Un salarié à temps partiel pour souffler un peu

De gauche à droite : Stéphane Charon, directeur de Finistère remplacement et de Partag’emploi, Mickaël Gourmelon, salarié Partag’emploi, et Patrice Quéméneur, agriculteur au bourg de Guipronvel

Seul sur son exploitation, Patrice Quéméneur était débordé. Grâce à Partag’emploi, voila trois ans que Mickaël vient l’épauler un jour par semaine. Un vrai soulagement !

« Ca faisait un moment que j’y réfléchissais ». Si Patrice Quéméneur s’entraide avec son frère, installé à proximité, et peut compter sur un coup de main de son père au moment des pointes de travail, se retrouver seul au quotidien sur l’exploitation commence à lui peser. Avec 38 ha de SAU et une cinquantaine de laitières, pas question d’embaucher à plein temps pour faire face à la surcharge de travail : c’est d’un appoint de main d’œuvre dont il a besoin.

Un jour par semaine 

Faisant régulièrement appel à « Finistère remplacement » au moment des congés, c’est tout naturellement qu’il se tourne vers Partag’emploi il y a trois ans. « Et depuis, Mickaël vient tous les jeudis, explique le producteur de lait, visiblement soulagé. J’apprécie la différence ». Désormais, c’est aussi le jeune homme qui assure le remplacement le week-end et durant les vacances. « Je peux partir serein, pratiquement sans avoir de consignes à transmettre : il connaît bien l’exploitation ».

Pas de routine

Un temps salarié à Finistère remplacement, Mickaël Gourmelon a profité d’une opportunité pour travailler à Partag’emploi. « J’avais envie d’un peu plus de stabilité. Mais sans trop de routine ». Ce que lui apporte le fonctionnement du groupement d’employeurs, puisqu’il partage son temps entre trois exploitations laitières, à quelques kilomètres de distance. « Chacun a ses façons de faire. Et j’apprends plein de choses ».

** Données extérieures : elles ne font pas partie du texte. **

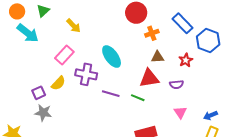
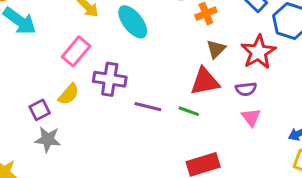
cyan ellipse: (112, 57) -> (133, 22), moved
brown triangle: (158, 57) -> (216, 49), turned -40
red star: (186, 60) -> (258, 52), size x1.6
pink triangle: (180, 112) -> (251, 117), moved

Si, en théorie, le jeudi est réservé à Patrice, l’organisation du travail est relativement souple. « En cas de gros chantier, on peut décaler, tout comme quand l’un d’entre nous part en vacances ». Si deux réunions d’îlots sont prévues tous les ans pour faire le planning, c’est Mickaël qui fait le lien en cas d’imprévu.

Du temps et de l’argent

Si Patrice apprécie de partager le travail, ce n’est pas là le seul gain que lui apporte la formule. S’il avait calculé avec son comptable la somme à affecter à l’emploi d’un salarié un jour par semaine, force lui a été de constater que, l’année suivante, son revenu n’avait pas diminué d’autant. « De la main d’œuvre supplémentaire me permet de faire le travail en temps et en heure, estime l’éleveur. J’ai aussi plus de temps à consacrer au troupeau. Et les résultats s’en ressentent ». D’autant que Mickaël apporte lui aussi sa pierre à l’édifice. « Et j’applique chez moi les bonnes idées qu’il a piochées chez ses autres employeurs ». 
Parmi les avantages, Patrice cite aussi l’absence de formalités administratives liées à l’embauche, déléguées à Partag’emploi. « Certes, je paie la prestation. Mais des paperasses, j’en remplis déjà suffisamment ! »

Formations

« Partag’emploi permet d’embaucher un salarié à temps partiel, quelques jours par mois », détaille Stéphane Charon, son directeur. Dans un contexte où la main d’œuvre se fait rare, la formule a déjà séduit 70 agriculteurs, producteurs de lait, de porc, aviculteurs… et même une Cuma. Réunis par îlots de 2 à 4, ils emploient 28 salariés, qui bénéficient de l’appui de la structure pour continuer à progresser. « En fonction de nos besoins et de ceux des agriculteurs chez qui on travaille, on nous propose régulièrement des formations, détaille Mickaël Gourmelon. J’ai déjà passé mes Caces, suivi une formation sur les soins aux bovins avec un véto, sur la sécurité lors de la contention des animaux avec la MSA ». « Et pourquoi ne pas imaginer des formations soudure, pour que les salariés puissent ensuite assurer la maintenance, rajoute Stéphane Charon. Nous voulons fidéliser des salariés polyvalents et faire évoluer leurs compétences ».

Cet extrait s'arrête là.